I guess my main objection was that the title of Information Lifecycle
Framework was not sufficiently qualified to distinguish it from more
generic frameworks like those used by archivists and records managers.
The document as it currently exists could be entitled something like,
Information Lifecycle Framework for Major Projects/Experiments.
I think the document would be very useful in this qualified context.
Many archivist or records managers can tell you horror stories about
receiving calls like, "We have shut down this experiment/project/system,
do you want any of the information." The archivist ends up doing "data
archaeology" trying to see what can be salvaged. Having information
reuse considered from the initiation of a project would make our lives
so much easier - not to mention making the results of the work
accessible and usable to a much wider audience.
Hope this helps explain where my comments come from.
Mark
Mark Conrad
NARA Information Services/Applied Research
IXA
The National Archives and Records Administration
Erma Ora Byrd Conference and Learning Center
Building 494 Second Floor
610 State Route 956
Rocket Center, WV 26726
Phone: 304-726-7820 <tel:304-726-7820>
Fax: 304-726-7802 <tel:304-726-7802>
Email: mark.conrad at nara.gov <mailto:mark.conrad at nara.gov> <mailto:mark.conrad at nara.gov <mailto:mark.conrad at nara.gov> >
http://www.facebook.com/NARACAST
http://www.archives.gov/applied-research/<http://www.archives.gov/ncast/>
Twitter: @lmc1990
On Tue, Jan 5, 2016 at 6:01 PM, Mike Martin <tahoe_mike at sbcglobal.net <mailto:tahoe_mike at sbcglobal.net>
<mailto:tahoe_mike at sbcglobal.net <mailto:tahoe_mike at sbcglobal.net> >> wrote:
Hi Mark and others
On 1/5/2016 11:52 AM, Mark Conrad wrote:
Second, the schedule identifies 8 stages of a project - Formulation,
Approval, Design Development, Manufacture, Fabrication and
Assembly, Pre-launch System Integration and Verification,
Implementation
and Operations, Observational Data, and Evaluation and Termination.
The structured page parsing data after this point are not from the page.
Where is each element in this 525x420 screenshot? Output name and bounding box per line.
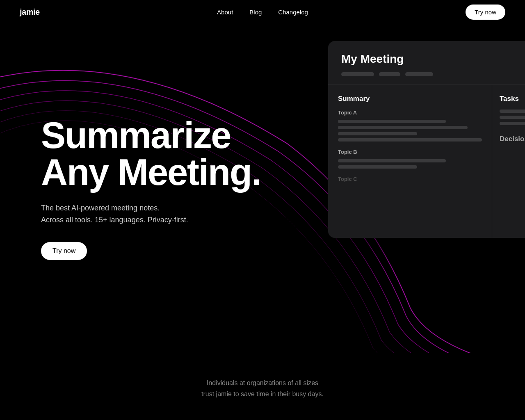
hero-content: Summarize Any Meeting. The best AI-power… [0, 117, 261, 260]
mockup-tab-2 [379, 72, 400, 76]
mockup-decisions-title: Decisio... [500, 135, 525, 143]
mockup-line-3 [338, 132, 417, 135]
navbar: jamie About Blog Changelog Try now [0, 0, 525, 24]
hero-subtitle-line2: Across all tools. 15+ languages. Privacy… [41, 216, 188, 224]
hero-title: Summarize Any Meeting. [41, 117, 261, 191]
mockup-meeting-title: My Meeting [341, 52, 525, 66]
mockup-body: Summary Topic A Topic B Topic C Tasks De… [328, 85, 525, 238]
hero-subtitle: The best AI-powered meeting notes. Acros… [41, 202, 261, 226]
social-proof-line1: Individuals at organizations of all size… [207, 379, 318, 386]
hero-title-line2: Any Meeting. [41, 152, 261, 193]
mockup-line-5 [338, 159, 446, 162]
mockup-summary-panel: Summary Topic A Topic B Topic C [328, 85, 492, 238]
mockup-header: My Meeting [328, 41, 525, 85]
mockup-tab-3 [405, 72, 433, 76]
mockup-line-1 [338, 120, 446, 123]
app-mockup: My Meeting Summary Topic A Topic B Topic… [328, 41, 525, 238]
mockup-tab-1 [341, 72, 374, 76]
social-proof-line2: trust jamie to save time in their busy d… [201, 390, 324, 397]
hero-section: Summarize Any Meeting. The best AI-power… [0, 0, 525, 353]
mockup-tasks-title: Tasks [500, 95, 525, 103]
social-proof-text: Individuals at organizations of all size… [16, 377, 509, 399]
mockup-tabs [341, 72, 525, 76]
mockup-summary-title: Summary [338, 95, 482, 103]
mockup-topic-c: Topic C [338, 176, 482, 182]
logo[interactable]: jamie [20, 7, 40, 17]
mockup-line-4 [338, 138, 482, 142]
mockup-line-6 [338, 165, 417, 169]
mockup-topic-a: Topic A [338, 110, 482, 116]
nav-try-now-button[interactable]: Try now [466, 5, 505, 20]
hero-title-line1: Summarize [41, 115, 231, 156]
mockup-line-2 [338, 126, 468, 129]
mockup-right-panel: Tasks Decisio... [492, 85, 525, 238]
hero-subtitle-line1: The best AI-powered meeting notes. [41, 204, 160, 212]
mockup-topic-b: Topic B [338, 149, 482, 155]
nav-blog[interactable]: Blog [249, 9, 262, 16]
nav-links: About Blog Changelog [217, 9, 308, 16]
mockup-task-line-2 [500, 116, 525, 119]
nav-changelog[interactable]: Changelog [278, 9, 308, 16]
mockup-task-line-3 [500, 122, 525, 125]
social-proof-section: Individuals at organizations of all size… [0, 353, 525, 420]
nav-about[interactable]: About [217, 9, 233, 16]
mockup-task-line-1 [500, 110, 525, 113]
hero-try-now-button[interactable]: Try now [41, 242, 87, 260]
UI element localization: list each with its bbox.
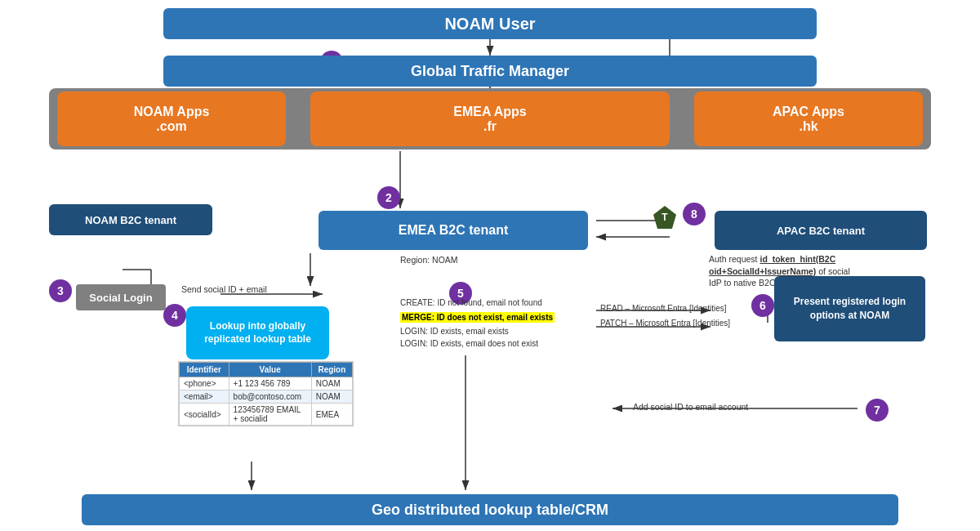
add-social-label: Add social ID to email account [633,402,748,412]
noam-user-box: NOAM User [163,8,817,39]
apac-b2c-box: APAC B2C tenant [715,211,927,250]
region-noam-label: Region: NOAM [400,255,458,265]
present-box: Present registered login options at NOAM [774,276,925,341]
badge-6: 6 [751,294,774,317]
badge-2: 2 [377,186,400,209]
merge-label: MERGE: ID does not exist, email exists [400,312,555,323]
emea-b2c-box: EMEA B2C tenant [318,211,588,250]
noam-b2c-box: NOAM B2C tenant [49,204,212,235]
send-social-label: Send social ID + email [181,284,267,294]
table-row: <phone> +1 123 456 789 NOAM [180,377,353,390]
badge-8: 8 [683,203,706,225]
global-traffic-box: Global Traffic Manager [163,56,817,87]
social-login-box: Social Login [76,284,166,310]
badge-3: 3 [49,279,72,302]
geo-distributed-box: Geo distributed lookup table/CRM [82,494,898,525]
read-label: READ – Microsoft Entra [Identities] [600,304,727,313]
login1-label: LOGIN: ID exists, email exists [400,327,509,336]
badge-7: 7 [866,399,889,422]
login2-label: LOGIN: ID exists, email does not exist [400,339,538,348]
pentagon-t-badge: T [653,206,676,229]
apac-apps-box: APAC Apps .hk [694,91,923,146]
noam-apps-box: NOAM Apps .com [57,91,286,146]
table-row: <socialId> 123456789 EMAIL+ socialid EME… [180,404,353,426]
emea-apps-box: EMEA Apps .fr [310,91,670,146]
diagram-container: NOAM User 1 Global Traffic Manager NOAM … [0,0,980,531]
create-label: CREATE: ID not found, email not found [400,298,542,307]
lookup-box: Lookup into globally replicated lookup t… [186,306,329,359]
patch-label: PATCH – Microsoft Entra [Identities] [600,319,730,328]
table-row: <email> bob@contoso.com NOAM [180,390,353,404]
badge-4: 4 [163,304,186,327]
lookup-table: Identifier Value Region <phone> +1 123 4… [178,361,354,426]
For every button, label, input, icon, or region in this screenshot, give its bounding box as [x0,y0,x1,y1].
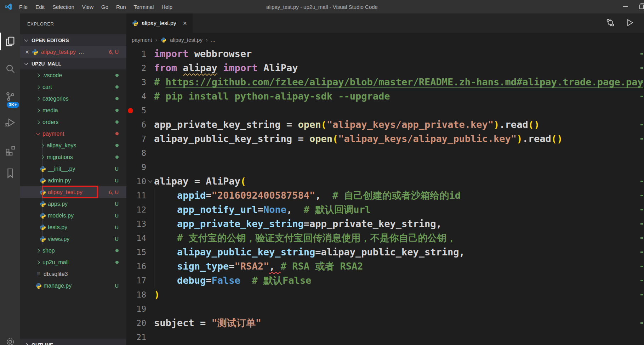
tree-item-orders[interactable]: orders [20,116,126,128]
menu-terminal[interactable]: Terminal [130,2,158,12]
editor-group: alipay_test.py × payment › alipay_test.p… [126,13,644,345]
tree-item-admin.py[interactable]: admin.pyU [20,175,126,186]
line-number[interactable]: 19 [133,302,146,316]
line-number[interactable]: 6 [133,118,146,132]
line-number[interactable]: 4 [133,89,146,103]
tree-item-cart[interactable]: cart [20,81,126,93]
outline-header[interactable]: OUTLINE [20,339,126,345]
menu-help[interactable]: Help [158,2,176,12]
tree-item-media[interactable]: media [20,104,126,116]
tree-item-payment[interactable]: payment [20,128,126,140]
code-line-1[interactable]: 1import webbrowser [126,47,644,61]
code-line-7[interactable]: 7alipay_public_key_string = open("alipay… [126,132,644,146]
line-number[interactable]: 14 [133,231,146,245]
code-line-17[interactable]: 17 debug=False # 默认False [126,273,644,288]
close-icon[interactable]: × [25,49,29,55]
open-editors-header[interactable]: OPEN EDITORS [20,34,126,46]
code-line-12[interactable]: 12 app_notify_url=None, # 默认回调url [126,203,644,217]
code-line-10[interactable]: 10alipay = AliPay( [126,174,644,188]
line-number[interactable]: 9 [133,160,146,174]
code-editor[interactable]: 1import webbrowser2from alipay import Al… [126,47,644,345]
bookmark-icon[interactable] [0,164,20,182]
breadcrumb-item-folder[interactable]: payment [132,37,152,43]
change-mark [640,266,643,267]
line-number[interactable]: 15 [133,245,146,259]
tree-item-models.py[interactable]: models.pyU [20,210,126,221]
line-number[interactable]: 13 [133,217,146,231]
code-line-21[interactable]: 21 [126,330,644,344]
search-icon[interactable] [0,60,20,78]
tree-item-__init__.py[interactable]: __init__.pyU [20,163,126,175]
tree-item-migrations[interactable]: migrations [20,151,126,163]
line-number[interactable]: 10 [133,174,146,188]
breakpoint-icon[interactable] [126,103,133,118]
python-icon [40,189,46,196]
restore-button[interactable] [634,0,644,13]
code-line-19[interactable]: 19 [126,302,644,316]
fold-margin [146,61,154,75]
code-line-4[interactable]: 4# pip install python-alipay-sdk --upgra… [126,89,644,103]
line-number[interactable]: 2 [133,61,146,75]
line-number[interactable]: 3 [133,75,146,89]
line-number[interactable]: 16 [133,259,146,273]
menu-edit[interactable]: Edit [32,2,49,12]
line-number[interactable]: 5 [133,103,146,118]
tree-item-tests.py[interactable]: tests.pyU [20,221,126,233]
tree-item-categories[interactable]: categories [20,93,126,104]
tree-item-views.py[interactable]: views.pyU [20,233,126,245]
code-line-2[interactable]: 2from alipay import AliPay [126,61,644,75]
line-number[interactable]: 1 [133,47,146,61]
project-root-header[interactable]: UP2U_MALL [20,58,126,69]
code-line-6[interactable]: 6app_private_key_string = open("alipay_k… [126,118,644,132]
overview-ruler[interactable] [640,47,644,345]
open-changes-icon[interactable] [606,18,615,29]
source-control-icon[interactable]: 3K+ [0,87,20,105]
code-line-9[interactable]: 9 [126,160,644,174]
line-number[interactable]: 20 [133,316,146,330]
line-number[interactable]: 12 [133,203,146,217]
code-line-8[interactable]: 8 [126,146,644,160]
menu-run[interactable]: Run [112,2,130,12]
git-badge: U [115,213,119,219]
code-line-14[interactable]: 14 # 支付宝的公钥，验证支付宝回传消息使用，不是你自己的公钥， [126,231,644,245]
line-number[interactable]: 7 [133,132,146,146]
tree-item-up2u_mall[interactable]: up2u_mall [20,256,126,268]
menu-go[interactable]: Go [97,2,112,12]
extensions-icon[interactable] [0,141,20,159]
code-line-20[interactable]: 20subject = "测试订单" [126,316,644,330]
tree-item-manage.py[interactable]: manage.pyU [20,280,126,292]
code-line-15[interactable]: 15 alipay_public_key_string=alipay_publi… [126,245,644,259]
run-debug-icon[interactable] [0,114,20,131]
menu-view[interactable]: View [78,2,97,12]
tab-alipay-test[interactable]: alipay_test.py × [126,13,193,33]
code-line-5[interactable]: 5 [126,103,644,118]
code-line-18[interactable]: 18) [126,288,644,302]
open-editor-item[interactable]: × alipay_test.py ... 6, U [20,46,126,58]
breadcrumb-item-symbol[interactable]: ... [211,37,216,43]
minimize-button[interactable] [616,0,634,13]
tree-item-alipay_test.py[interactable]: alipay_test.py6, U [20,186,126,198]
fold-chevron-icon[interactable] [146,174,154,188]
menu-file[interactable]: File [15,2,32,12]
tree-item-.vscode[interactable]: .vscode [20,69,126,81]
close-icon[interactable]: × [183,19,187,27]
code-line-11[interactable]: 11 appid="2016092400587584", # 自己创建的或者沙箱… [126,188,644,203]
run-file-icon[interactable] [625,18,634,29]
line-number[interactable]: 18 [133,288,146,302]
menu-selection[interactable]: Selection [49,2,78,12]
tree-item-apps.py[interactable]: apps.pyU [20,198,126,210]
line-number[interactable]: 21 [133,330,146,344]
code-line-13[interactable]: 13 app_private_key_string=app_private_ke… [126,217,644,231]
menu-bar: FileEditSelectionViewGoRunTerminalHelp [15,2,176,12]
breadcrumb-item-file[interactable]: alipay_test.py [170,37,203,43]
tree-item-alipay_keys[interactable]: alipay_keys [20,140,126,151]
line-number[interactable]: 17 [133,273,146,288]
line-number[interactable]: 8 [133,146,146,160]
code-line-3[interactable]: 3# https://github.com/fzlee/alipay/blob/… [126,75,644,89]
gear-icon[interactable] [0,333,20,345]
code-line-16[interactable]: 16 sign_type="RSA2", # RSA 或者 RSA2 [126,259,644,273]
tree-item-shop[interactable]: shop [20,245,126,256]
explorer-icon[interactable] [0,33,20,50]
line-number[interactable]: 11 [133,188,146,203]
tree-item-db.sqlite3[interactable]: ≡db.sqlite3 [20,268,126,280]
Related to this, there was an action item from the meeting on the
22nd of Dec:
Action: clarify why we need another lifecycle
I spent many hours going through all the lifecycles in:
http://www.pnamp.org/sites/default/files/data_life_cycle_models_and_concepts.pdf
and looking at other archiving documents provided a summary in late
2014 for the DAI group which is included below.
Most lifecycles don't really consider the interactions of the three
participants (sponsor/project/archive). I wanted our lifecycle to
point out the importance of the sponsor and archive being involved
in the initiation of the project and then to point out the need for
bringing in requirements and tools to the specify and design
stages. The Exploitation activities aren't covered in most
lifecycles. I didn't think that all the themes in the LTDP (PDSC
definition and appraisal, archive operation and organization,
security, ingestion, maintenance, access and interoperability,
exploitation and reprocessing, purge prevention) were applicable to
this document so came up with a shorter list of activities.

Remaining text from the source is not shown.